The Microbiome Quality Control project
Final data products
Note that all data products included here and below have been blinded to anonymize the handling labs (abbreviated HLs) and bioinformatics labs (BLs) who participated in the MBQC-baseline.
- Integrated OTU table. This includes all ~16,500 samples and OTUs that were deposited by any bioinformatics lab in appropriate format, in addition to metadata describing the sample's originating biospecimen, bioinformatics lab, and handling lab.

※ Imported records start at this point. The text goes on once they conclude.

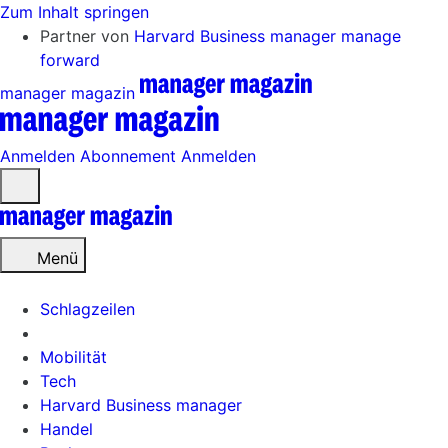
Zum Inhalt springen
Partner von
Harvard Business manager
manage
forward
manager magazin
Anmelden
Abonnement
Anmelden
Menü
öffnen
Menü
Schlagzeilen
Mobilität
Tech
Harvard Business manager
Handel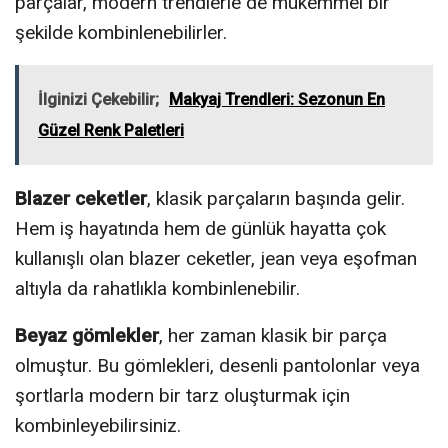
parçalar, modern trendlerle de mükemmel bir
şekilde kombinlenebilirler.
İlginizi Çekebilir;
Makyaj Trendleri: Sezonun En
Güzel Renk Paletleri
Blazer ceketler
, klasik parçaların başında gelir.
Hem iş hayatında hem de günlük hayatta çok
kullanışlı olan blazer ceketler, jean veya eşofman
altıyla da rahatlıkla kombinlenebilir.
Beyaz gömlekler
, her zaman klasik bir parça
olmuştur. Bu gömlekleri, desenli pantolonlar veya
şortlarla modern bir tarz oluşturmak için
kombinleyebilirsiniz.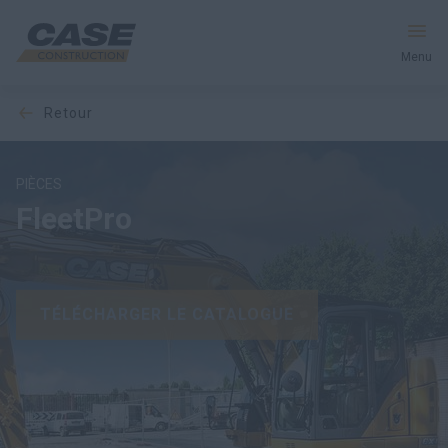
Menu
retour
Équipement
Services et solutions
PIÈCES
FleetPro
Le monde CASE
TÉLÉCHARGER LE CATALOGUE
Trouver votre concessionnaire
France
Recherche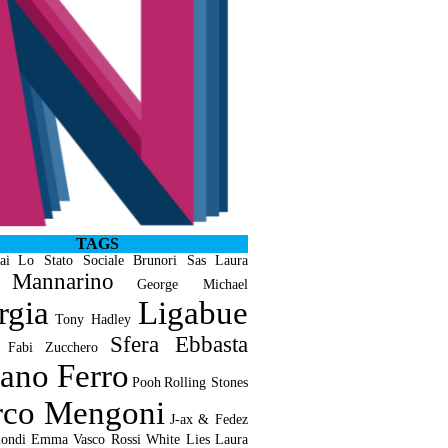
TAGS
ai
Lo Stato Sociale
Brunori Sas
Laura
Mannarino
George Michael
rgia
Ligabue
Tony Hadley
Sfera Ebbasta
 Fabi
Zucchero
iano Ferro
Pooh
Rolling Stones
co Mengoni
J-ax & Fedez
ondi
Emma
Vasco Rossi
White Lies
Laura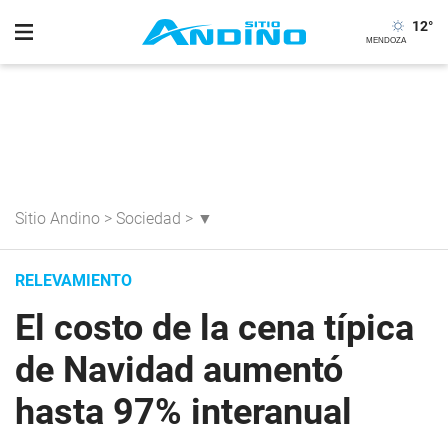
12
°
Sitio Andino
>
Sociedad
>
▼
RELEVAMIENTO
El costo de la cena típica
de Navidad aumentó
hasta 97% interanual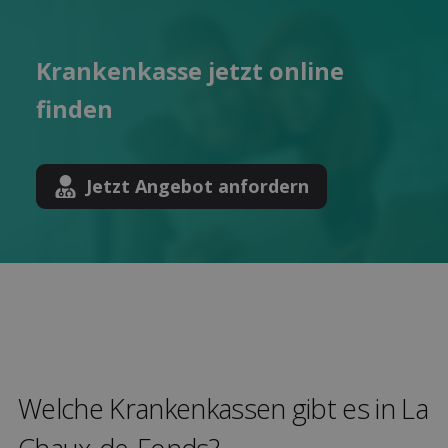
Kranken­kasse jetzt online
finden
Jetzt Angebot anfordern
Welche Kranken­kassen gibt es in La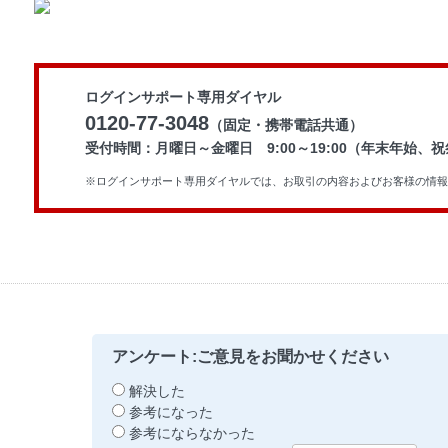
ログインサポート専用ダイヤル
0120-77-3048
（固定・携帯電話共通）
受付時間：月曜日～金曜日 9:00～19:00（年末年始、
※ログインサポート専用ダイヤルでは、お取引の内容およびお客様の情報
アンケート:ご意見をお聞かせください
解決した
参考になった
参考にならなかった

- Specimen list. The MBQC-baseline included 22 specimens (plus negative controls) of four types: fresh and freeze-dried human stool, chemostat aliquots, and fecal oral artificial communities (as positive controls).
- Sample set aliquots. From these originating specimens, aliquots were generated and assembled into standardized 96-sample sets for distribution to handling participants. This table lists the first stage blinded identifiers, specimen, and aliquot information for all sample set contents.
- Sample handling protocols. While labs could choose their own data generation protocols, as long as they resulted in demultiplexed Illumina 16S amplicon sequences, a detailed form systematically recorded protocol variables.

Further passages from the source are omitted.